There are many different aspects of finance, which are ripe for innovation. Peer-to-peer lending is one of those aspects which can make a big impact all over the world. According to the Cleveland Federal Reserve, this industry on par with the subprime mortgage market. An interesting correlation, that is a lot more positive than it sounds. It will be interesting to see how P2P lending plays out in the long run.
Everyone knows P2P lending is an industry well worth keeping an eye on. Although this sector has been prevalent for some time now, things are certainly accelerating as we speak. In the US, this business model has been around since 2006. It is a valid alternative to traditional bank loans. Both borrowers and lenders benefit from cutting out the intermediaries in this regard. At the same time, P2P lending is not without risks either.

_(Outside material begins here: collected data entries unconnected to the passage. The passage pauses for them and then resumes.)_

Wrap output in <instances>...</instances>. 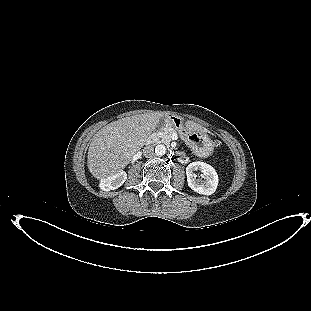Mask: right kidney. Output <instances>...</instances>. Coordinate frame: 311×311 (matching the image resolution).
<instances>
[{
  "mask_svg": "<svg viewBox=\"0 0 311 311\" xmlns=\"http://www.w3.org/2000/svg\"><path fill=\"white\" fill-rule=\"evenodd\" d=\"M126 179L127 174L123 171H120L115 175L109 176L108 178L101 180L100 188L104 191L115 190L119 188L126 181Z\"/></svg>",
  "mask_w": 311,
  "mask_h": 311,
  "instance_id": "ca27d5eb",
  "label": "right kidney"
}]
</instances>
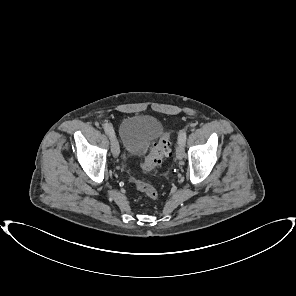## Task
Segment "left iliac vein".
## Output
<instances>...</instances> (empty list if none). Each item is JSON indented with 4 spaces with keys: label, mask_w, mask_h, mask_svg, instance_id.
I'll return each mask as SVG.
<instances>
[{
    "label": "left iliac vein",
    "mask_w": 296,
    "mask_h": 296,
    "mask_svg": "<svg viewBox=\"0 0 296 296\" xmlns=\"http://www.w3.org/2000/svg\"><path fill=\"white\" fill-rule=\"evenodd\" d=\"M185 156L184 153V143L178 142V145L176 147V157L178 160H182Z\"/></svg>",
    "instance_id": "1"
}]
</instances>
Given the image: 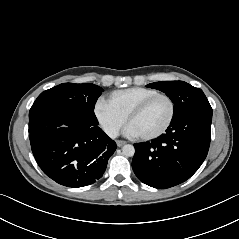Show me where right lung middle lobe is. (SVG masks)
Returning a JSON list of instances; mask_svg holds the SVG:
<instances>
[{"label":"right lung middle lobe","instance_id":"dd1d6c3e","mask_svg":"<svg viewBox=\"0 0 239 239\" xmlns=\"http://www.w3.org/2000/svg\"><path fill=\"white\" fill-rule=\"evenodd\" d=\"M103 89L84 83H63L42 92L29 112V133L50 123L98 124L94 106Z\"/></svg>","mask_w":239,"mask_h":239}]
</instances>
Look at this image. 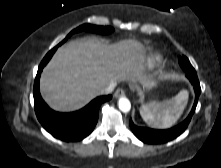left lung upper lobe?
<instances>
[{"instance_id": "obj_1", "label": "left lung upper lobe", "mask_w": 221, "mask_h": 168, "mask_svg": "<svg viewBox=\"0 0 221 168\" xmlns=\"http://www.w3.org/2000/svg\"><path fill=\"white\" fill-rule=\"evenodd\" d=\"M179 64L181 68L186 72V75L196 74L195 69L192 67L189 60L185 56L179 57Z\"/></svg>"}]
</instances>
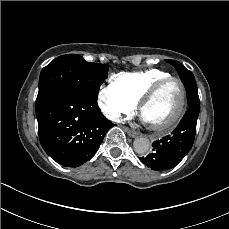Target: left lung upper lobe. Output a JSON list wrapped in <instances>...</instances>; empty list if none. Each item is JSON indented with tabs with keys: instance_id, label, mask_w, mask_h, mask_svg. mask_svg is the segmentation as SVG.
<instances>
[{
	"instance_id": "left-lung-upper-lobe-1",
	"label": "left lung upper lobe",
	"mask_w": 229,
	"mask_h": 229,
	"mask_svg": "<svg viewBox=\"0 0 229 229\" xmlns=\"http://www.w3.org/2000/svg\"><path fill=\"white\" fill-rule=\"evenodd\" d=\"M166 62L170 63L171 65L175 67L182 82L190 81L191 79L194 78V75L192 74V72L186 69L180 62L175 61V60H166Z\"/></svg>"
}]
</instances>
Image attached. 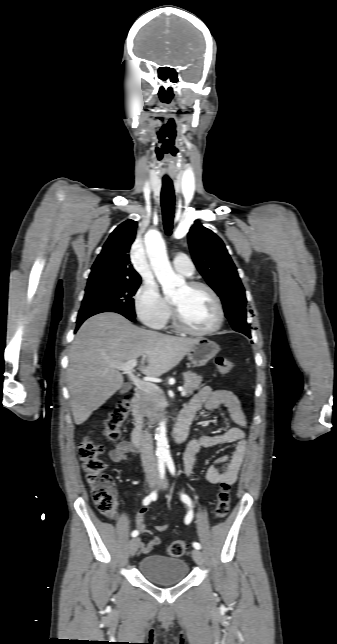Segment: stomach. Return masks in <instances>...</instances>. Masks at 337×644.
I'll return each mask as SVG.
<instances>
[{
  "label": "stomach",
  "mask_w": 337,
  "mask_h": 644,
  "mask_svg": "<svg viewBox=\"0 0 337 644\" xmlns=\"http://www.w3.org/2000/svg\"><path fill=\"white\" fill-rule=\"evenodd\" d=\"M220 351L219 345L207 338H199L197 344L187 353L188 360L195 367L204 366Z\"/></svg>",
  "instance_id": "stomach-1"
}]
</instances>
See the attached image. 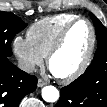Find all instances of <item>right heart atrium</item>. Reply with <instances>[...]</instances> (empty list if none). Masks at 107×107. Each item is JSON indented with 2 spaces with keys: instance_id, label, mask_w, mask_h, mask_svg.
Returning <instances> with one entry per match:
<instances>
[{
  "instance_id": "right-heart-atrium-1",
  "label": "right heart atrium",
  "mask_w": 107,
  "mask_h": 107,
  "mask_svg": "<svg viewBox=\"0 0 107 107\" xmlns=\"http://www.w3.org/2000/svg\"><path fill=\"white\" fill-rule=\"evenodd\" d=\"M12 50L20 67L26 72H33L43 64L44 56L27 37L16 36L12 41Z\"/></svg>"
}]
</instances>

P2P Lending is not all That Great
With many new players emerging, the competition has heated up quite a bit. Established names such as Lending Club and SoFi have made a good impact already. Unfortunately, none of these companies have had an easy time entering and remaining in this market. The number of problems – especially in recent times – has grown well beyond what one would expect. Moreover, things will get a lot worse over time, unless something is done about this situation.

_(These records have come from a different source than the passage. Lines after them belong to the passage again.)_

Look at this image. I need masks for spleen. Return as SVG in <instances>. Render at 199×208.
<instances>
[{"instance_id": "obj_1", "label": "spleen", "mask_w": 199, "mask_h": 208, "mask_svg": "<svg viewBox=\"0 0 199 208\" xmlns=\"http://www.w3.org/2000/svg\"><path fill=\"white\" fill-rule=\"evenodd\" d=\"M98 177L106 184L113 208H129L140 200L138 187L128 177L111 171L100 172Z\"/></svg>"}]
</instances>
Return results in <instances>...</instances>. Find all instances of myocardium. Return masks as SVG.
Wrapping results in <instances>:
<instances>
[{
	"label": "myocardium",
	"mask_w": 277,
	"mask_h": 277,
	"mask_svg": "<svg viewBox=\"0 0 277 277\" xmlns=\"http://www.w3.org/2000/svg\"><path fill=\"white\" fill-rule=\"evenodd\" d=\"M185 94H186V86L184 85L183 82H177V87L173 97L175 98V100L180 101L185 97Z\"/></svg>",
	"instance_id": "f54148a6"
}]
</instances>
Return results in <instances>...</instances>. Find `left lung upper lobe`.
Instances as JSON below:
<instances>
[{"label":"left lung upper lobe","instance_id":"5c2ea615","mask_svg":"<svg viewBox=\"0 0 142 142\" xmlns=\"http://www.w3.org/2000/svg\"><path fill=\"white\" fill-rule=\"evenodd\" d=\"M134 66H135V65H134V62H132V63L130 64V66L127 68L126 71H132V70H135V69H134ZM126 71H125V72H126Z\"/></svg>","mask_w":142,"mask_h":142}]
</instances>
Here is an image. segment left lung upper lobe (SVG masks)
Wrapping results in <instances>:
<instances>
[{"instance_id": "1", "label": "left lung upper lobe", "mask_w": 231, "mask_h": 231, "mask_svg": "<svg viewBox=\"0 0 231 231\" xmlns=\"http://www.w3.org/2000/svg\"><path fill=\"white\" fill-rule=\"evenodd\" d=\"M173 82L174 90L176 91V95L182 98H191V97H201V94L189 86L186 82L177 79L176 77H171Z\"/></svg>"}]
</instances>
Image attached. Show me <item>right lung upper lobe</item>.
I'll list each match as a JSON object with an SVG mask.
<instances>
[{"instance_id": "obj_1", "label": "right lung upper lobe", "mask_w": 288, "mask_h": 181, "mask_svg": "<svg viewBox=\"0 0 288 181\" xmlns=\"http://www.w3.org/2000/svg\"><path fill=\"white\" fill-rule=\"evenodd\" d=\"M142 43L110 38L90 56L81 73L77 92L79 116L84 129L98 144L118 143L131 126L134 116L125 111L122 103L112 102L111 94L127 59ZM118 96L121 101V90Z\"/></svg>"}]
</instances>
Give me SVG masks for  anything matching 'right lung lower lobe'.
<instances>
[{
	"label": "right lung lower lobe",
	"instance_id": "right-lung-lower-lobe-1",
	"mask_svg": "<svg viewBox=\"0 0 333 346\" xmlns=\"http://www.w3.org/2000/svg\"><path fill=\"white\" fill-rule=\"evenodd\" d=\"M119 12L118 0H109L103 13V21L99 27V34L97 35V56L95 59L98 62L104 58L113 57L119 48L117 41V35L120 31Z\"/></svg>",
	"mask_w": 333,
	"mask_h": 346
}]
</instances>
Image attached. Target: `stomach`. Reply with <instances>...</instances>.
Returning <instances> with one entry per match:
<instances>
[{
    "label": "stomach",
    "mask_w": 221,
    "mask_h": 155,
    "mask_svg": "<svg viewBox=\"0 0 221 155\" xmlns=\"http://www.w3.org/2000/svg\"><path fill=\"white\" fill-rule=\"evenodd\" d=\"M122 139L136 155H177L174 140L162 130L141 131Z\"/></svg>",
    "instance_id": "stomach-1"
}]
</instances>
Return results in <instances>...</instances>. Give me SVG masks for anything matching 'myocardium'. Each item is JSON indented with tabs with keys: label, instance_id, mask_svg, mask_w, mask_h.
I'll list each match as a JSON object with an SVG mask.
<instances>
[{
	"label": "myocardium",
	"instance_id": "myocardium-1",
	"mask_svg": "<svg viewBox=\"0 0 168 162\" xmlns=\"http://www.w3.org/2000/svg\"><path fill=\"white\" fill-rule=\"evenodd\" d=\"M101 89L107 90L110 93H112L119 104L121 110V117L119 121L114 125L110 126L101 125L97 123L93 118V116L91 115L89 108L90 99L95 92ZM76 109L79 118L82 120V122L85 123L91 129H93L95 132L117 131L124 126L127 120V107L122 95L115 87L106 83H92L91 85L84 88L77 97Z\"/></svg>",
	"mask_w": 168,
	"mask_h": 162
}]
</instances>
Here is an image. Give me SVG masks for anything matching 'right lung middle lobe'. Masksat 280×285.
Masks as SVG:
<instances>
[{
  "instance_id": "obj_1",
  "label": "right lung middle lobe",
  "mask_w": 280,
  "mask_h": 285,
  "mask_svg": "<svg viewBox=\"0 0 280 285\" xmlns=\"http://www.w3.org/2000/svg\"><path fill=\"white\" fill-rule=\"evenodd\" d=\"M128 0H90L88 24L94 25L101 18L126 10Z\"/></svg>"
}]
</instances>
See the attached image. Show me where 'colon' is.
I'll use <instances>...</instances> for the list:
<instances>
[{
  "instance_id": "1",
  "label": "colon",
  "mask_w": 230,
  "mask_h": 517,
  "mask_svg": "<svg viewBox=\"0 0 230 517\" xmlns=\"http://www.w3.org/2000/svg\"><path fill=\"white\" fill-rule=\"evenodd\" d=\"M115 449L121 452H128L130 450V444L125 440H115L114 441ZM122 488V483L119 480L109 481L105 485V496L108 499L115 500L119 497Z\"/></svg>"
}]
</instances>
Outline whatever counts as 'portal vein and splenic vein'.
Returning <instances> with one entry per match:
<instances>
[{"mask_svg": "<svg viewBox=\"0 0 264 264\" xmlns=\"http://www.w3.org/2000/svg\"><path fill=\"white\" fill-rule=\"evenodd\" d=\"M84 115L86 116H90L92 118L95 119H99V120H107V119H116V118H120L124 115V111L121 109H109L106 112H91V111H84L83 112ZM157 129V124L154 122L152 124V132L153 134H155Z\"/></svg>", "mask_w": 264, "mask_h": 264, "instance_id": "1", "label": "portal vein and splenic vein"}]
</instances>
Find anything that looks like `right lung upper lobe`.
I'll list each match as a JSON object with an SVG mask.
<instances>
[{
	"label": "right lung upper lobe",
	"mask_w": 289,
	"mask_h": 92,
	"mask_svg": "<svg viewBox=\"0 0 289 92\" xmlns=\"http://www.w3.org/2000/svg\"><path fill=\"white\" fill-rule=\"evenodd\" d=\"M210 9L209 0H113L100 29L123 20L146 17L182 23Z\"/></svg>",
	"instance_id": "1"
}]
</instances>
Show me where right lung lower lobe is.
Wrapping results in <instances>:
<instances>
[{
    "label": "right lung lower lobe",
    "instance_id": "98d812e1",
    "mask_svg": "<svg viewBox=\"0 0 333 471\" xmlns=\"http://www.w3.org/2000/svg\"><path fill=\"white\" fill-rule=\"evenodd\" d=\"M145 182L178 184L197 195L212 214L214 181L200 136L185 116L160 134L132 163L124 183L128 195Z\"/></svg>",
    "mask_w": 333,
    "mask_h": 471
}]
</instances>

“The evidence we document, combined with the fast growth of the P2P market, suggests that the P2P industry has the potential to destabilise consumer balance sheets. Consumers in the at-risk category—those with lower incomes, less education, and higher existing debt—may be the most vulnerable. The overall performance of P2P loans strikingly resembles that of the subprime mortgage market before the 2007 subprime mortgage crisis.”

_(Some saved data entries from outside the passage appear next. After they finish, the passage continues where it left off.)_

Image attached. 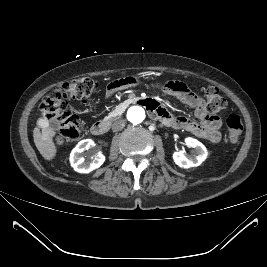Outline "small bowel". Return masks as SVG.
<instances>
[{
    "label": "small bowel",
    "mask_w": 267,
    "mask_h": 267,
    "mask_svg": "<svg viewBox=\"0 0 267 267\" xmlns=\"http://www.w3.org/2000/svg\"><path fill=\"white\" fill-rule=\"evenodd\" d=\"M138 83L135 77H125L111 82L107 89V95L134 86ZM164 92L177 97L182 103L191 107L198 121H193L184 116H174L167 109L153 101L154 113L166 125L175 129H181L193 135L205 139L211 143H218L221 140V120L209 114L206 104L197 92L190 89L180 81H167L161 84Z\"/></svg>",
    "instance_id": "1"
}]
</instances>
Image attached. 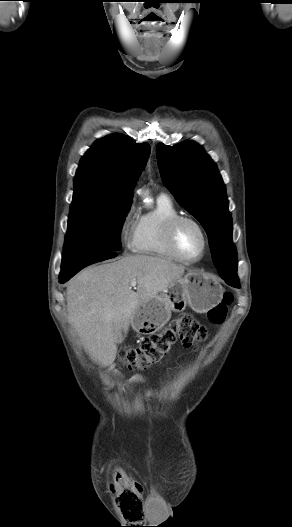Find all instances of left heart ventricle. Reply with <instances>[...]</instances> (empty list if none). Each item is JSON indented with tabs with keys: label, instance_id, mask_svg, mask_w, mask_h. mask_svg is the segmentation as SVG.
Masks as SVG:
<instances>
[{
	"label": "left heart ventricle",
	"instance_id": "obj_1",
	"mask_svg": "<svg viewBox=\"0 0 292 527\" xmlns=\"http://www.w3.org/2000/svg\"><path fill=\"white\" fill-rule=\"evenodd\" d=\"M176 243L180 253L188 259H195L202 252V235L192 223L184 222L179 226L176 233Z\"/></svg>",
	"mask_w": 292,
	"mask_h": 527
}]
</instances>
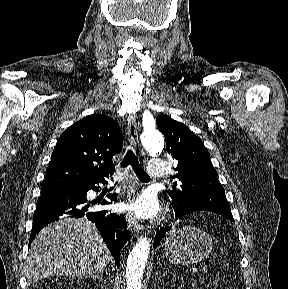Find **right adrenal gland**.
<instances>
[{"instance_id": "1", "label": "right adrenal gland", "mask_w": 288, "mask_h": 289, "mask_svg": "<svg viewBox=\"0 0 288 289\" xmlns=\"http://www.w3.org/2000/svg\"><path fill=\"white\" fill-rule=\"evenodd\" d=\"M102 276H103V271L99 272L97 275L92 276V279L96 280L98 282V285L100 286L101 289H103L101 280H102Z\"/></svg>"}]
</instances>
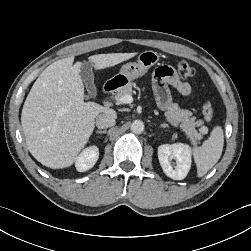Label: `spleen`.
Here are the masks:
<instances>
[{"label": "spleen", "instance_id": "1", "mask_svg": "<svg viewBox=\"0 0 251 251\" xmlns=\"http://www.w3.org/2000/svg\"><path fill=\"white\" fill-rule=\"evenodd\" d=\"M224 145V133L221 126H215L202 146L193 150L197 166V176H204L220 159Z\"/></svg>", "mask_w": 251, "mask_h": 251}]
</instances>
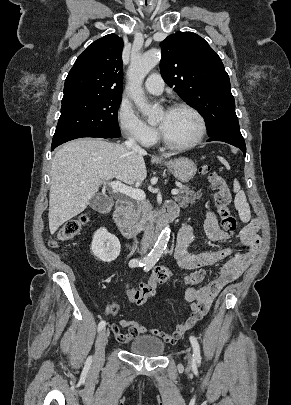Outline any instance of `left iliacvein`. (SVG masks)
Instances as JSON below:
<instances>
[{
  "mask_svg": "<svg viewBox=\"0 0 291 405\" xmlns=\"http://www.w3.org/2000/svg\"><path fill=\"white\" fill-rule=\"evenodd\" d=\"M188 358L190 359V353H188Z\"/></svg>",
  "mask_w": 291,
  "mask_h": 405,
  "instance_id": "left-iliac-vein-1",
  "label": "left iliac vein"
}]
</instances>
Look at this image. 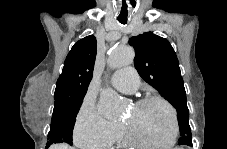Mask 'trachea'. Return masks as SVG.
<instances>
[{
	"mask_svg": "<svg viewBox=\"0 0 227 149\" xmlns=\"http://www.w3.org/2000/svg\"><path fill=\"white\" fill-rule=\"evenodd\" d=\"M121 24L125 25L127 23V21L125 20H118Z\"/></svg>",
	"mask_w": 227,
	"mask_h": 149,
	"instance_id": "obj_1",
	"label": "trachea"
}]
</instances>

The whitepaper present by the Cleveland Federal Reserve paints a worrisome picture in this regard. In the P2P lending business, loans are not necessarily performing as one would expect. Helping people refinance previous loans is not always the case. Nor it is entirely true borrowers build up a better credit history. Serving the underbanked is sometimes true, but not necessarily in most cases. In a way, these loans are more predatory in nature. That is a very disturbing label to put on this innovative sector, to say the very least.